Et ce qu’il y a de catastrophique, c’est que dès qu’un peintre a trouvé un truc, ça devient un cliché et à toute vitesse aujourd’hui, il y a une production, reproduction à l’infini du cliché, qui fait que la consommation est extrêmement rapide. Eh bien, lutte contre le cliché, c’est ça le cri de guerre du peintre, je crois. Or ce qu’il sait le peintre, c’est qu’il y a des clichés personnels non moins que des clichés collectifs, que le peintre, il peut avoir sa petite idée cérébrale, petite idée d’un truc nouveau. Mais toute idée cérébrale en peinture est un cliché. Et que ça peut être un cliché rien qu’à lui, c’est quand même un cliché. Je n’aime pas beaucoup la phrase, enfin personnellement je trouve, la phrase qu’on cite toujours d’Oscar Wilde, à savoir, "c’est la nature qui se met à ressembler à tel peintre". Ce n’est pas le peintre qui copie la nature, c’est la nature qui une fois que le peintre existe, alors en effet par exemple : on se met à dire d’un paysage, à tiens ça, c’est un Renoir. Moi ça ne me paraît pas tellement un compliment pour le peintre, ça montre seulement, vraiment la vitesse avec laquelle un acte de peinture devient un cliché. Je me mets à dire devant une femme : « ah, un vrai Van Dongen », devant un paysage : « oh, ça c’est un Renoir », cliché, cliché, cliché. Peut-être que le peintre qui a fait la lutte -finalement, ces clichés vous me direz, ils n’ont pas d’existence objective sur la toile. D’accord, je dis qu’ils ont une existence virtuelle, d’une force, d’une pesanteur. Comment le peintre va-t-il échapper aux clichés, tant aux clichés qui viennent du dehors et qui s’imposent déjà sur la toile, qu’aux clichés qui viennent de lui ?

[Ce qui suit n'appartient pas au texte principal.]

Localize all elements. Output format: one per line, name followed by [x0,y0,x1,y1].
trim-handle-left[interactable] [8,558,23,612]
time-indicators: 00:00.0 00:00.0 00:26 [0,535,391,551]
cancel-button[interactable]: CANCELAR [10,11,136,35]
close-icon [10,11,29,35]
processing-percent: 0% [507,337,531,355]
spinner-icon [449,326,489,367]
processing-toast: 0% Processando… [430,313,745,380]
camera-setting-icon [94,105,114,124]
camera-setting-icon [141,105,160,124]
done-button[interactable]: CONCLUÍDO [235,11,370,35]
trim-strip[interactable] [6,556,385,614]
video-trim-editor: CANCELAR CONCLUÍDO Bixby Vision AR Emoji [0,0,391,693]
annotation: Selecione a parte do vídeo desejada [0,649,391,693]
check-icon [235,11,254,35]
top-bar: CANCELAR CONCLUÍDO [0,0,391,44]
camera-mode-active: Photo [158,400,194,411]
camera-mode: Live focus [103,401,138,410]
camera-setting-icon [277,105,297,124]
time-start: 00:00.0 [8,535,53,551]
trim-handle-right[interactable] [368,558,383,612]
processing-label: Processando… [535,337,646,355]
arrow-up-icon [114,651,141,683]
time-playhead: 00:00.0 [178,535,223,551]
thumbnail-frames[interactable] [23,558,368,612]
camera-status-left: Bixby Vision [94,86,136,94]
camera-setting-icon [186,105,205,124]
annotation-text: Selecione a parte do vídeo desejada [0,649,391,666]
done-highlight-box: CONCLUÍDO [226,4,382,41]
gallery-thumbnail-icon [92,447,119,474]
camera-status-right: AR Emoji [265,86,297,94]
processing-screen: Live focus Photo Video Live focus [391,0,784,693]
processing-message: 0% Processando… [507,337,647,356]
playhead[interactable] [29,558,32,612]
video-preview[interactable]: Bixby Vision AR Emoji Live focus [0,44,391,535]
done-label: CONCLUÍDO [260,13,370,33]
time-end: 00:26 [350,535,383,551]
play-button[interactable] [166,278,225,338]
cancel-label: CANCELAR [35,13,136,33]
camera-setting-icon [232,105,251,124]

Ça va être une lutte avec l’ombre, puisque ses clichés, ils n’existent pas objectivement, encore une fois on croit à la surface blanche, et pourtant ils sont là. En tout cas, pour le peintre, ils sont là. Celui qui a poussé, à ma connaissance, je ne sais pas, tous ont eu ce drame, comment échapper aux clichés ? même un cliché qui ne serait rien qu’à eux, c’est une lutte effarante.

[…]


[1Sur Lucrèce et Klossowski, voir Logique du sens, respectivement, les appendices II et III ; voir aussi Klossowski, Nietzsche et le cercle vicieux, Paris, Mercure de France, 1969.